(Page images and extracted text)

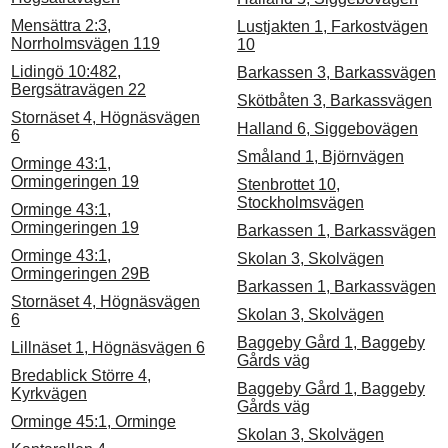
Mensättra 2:3,
Lustjakten 1, Farkostvägen
Norrholmsvägen 119
10
Lidingö 10:482,
Barkassen 3, Barkassvägen
Bergsätravägen 22
Skötbåten 3, Barkassvägen
Stornäset 4, Högnäsvägen
Halland 6, Siggebovägen
6
Småland 1, Björnvägen
Orminge 43:1,
Ormingeringen 19
Stenbrottet 10,
Stockholmsvägen
Orminge 43:1,
Ormingeringen 19
Barkassen 1, Barkassvägen
Orminge 43:1,
Skolan 3, Skolvägen
Ormingeringen 29B
Barkassen 1, Barkassvägen
Stornäset 4, Högnäsvägen
Skolan 3, Skolvägen
6
Baggeby Gård 1, Baggeby
Lillnäset 1, Högnäsvägen 6
Gårds väg
Bredablick Större 4,
Baggeby Gård 1, Baggeby
Kyrkvägen
Gårds väg
Orminge 45:1, Orminge
Skolan 3, Skolvägen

■ Task instructions
Answer with a single number, the count of lines above that contain "Barkassvägen".

■ Answer for the task
4